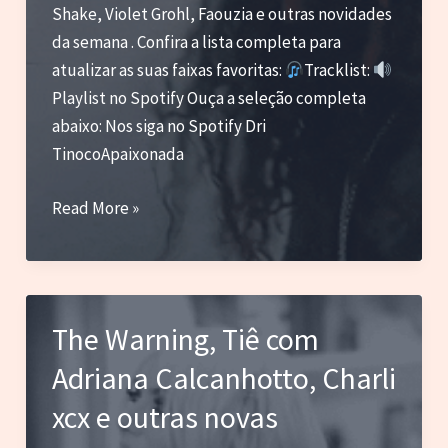
Shake, Violet Grohl, Faouzia e outras novidades
da semana . Confira a lista completa para
atualizar as suas faixas favoritas:
Tracklist:
Playlist no Spotify Ouça a seleção completa
abaixo: Nos siga no Spotify Dri
TinocoApaixonada
Bleachers,
Read More »
070
Shake,
Violet
Grohl,
The Warning, Tiê com
Softcult
Adriana Calcanhotto, Charli
e
outras
xcx e outras novas
novas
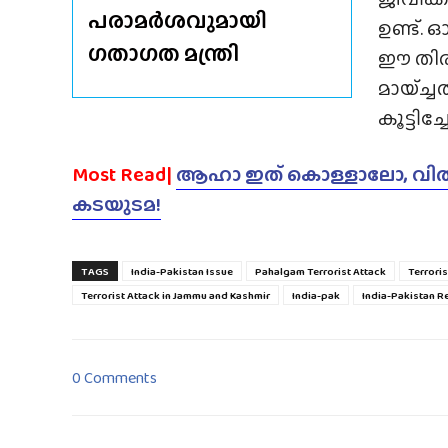
പരാമർശവുമായി
ഉണ്ട്.
ഗതാഗത മന്ത്രി
ഈ തിരി
മായ്‌ച
കൂട്ടിച്
Most Read|
ആഹാ ഇത് കൊള്ളാലോ, വിൽപ്പ
കടയുടമ!
TAGS
India-Pakistan Issue
Pahalgam Terrorist Attack
Terrori
Terrorist Attack in Jammu and Kashmir
India-pak
India-Pakistan R
0 Comments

•••••

■ HOW TO COMPLETE THIS TASK
If a record contains a picture, leave the picture out; repeat the record itself exactly.

■ ANSWER FOR THIS EXERCISE
Shake, Violet Grohl, Faouzia e outras novidades
da semana . Confira a lista completa para
atualizar as suas faixas favoritas:
Tracklist:
Playlist no Spotify Ouça a seleção completa
abaixo: Nos siga no Spotify Dri
TinocoApaixonada
Bleachers,
Read More »
070
Shake,
Violet
Grohl,
The Warning, Tiê com
Softcult
Adriana Calcanhotto, Charli
e
outras
xcx e outras novas
novas
പരാമർശവുമായി
ഉണ്ട്.
ഗതാഗത മന്ത്രി
ഈ തിരി
മായ്‌ച
കൂട്ടിച്
Most Read|
ആഹാ ഇത് കൊള്ളാലോ, വിൽപ്പ
കടയുടമ!
TAGS
India-Pakistan Issue
Pahalgam Terrorist Attack
Terrori
Terrorist Attack in Jammu and Kashmir
India-pak
India-Pakistan R
0 Comments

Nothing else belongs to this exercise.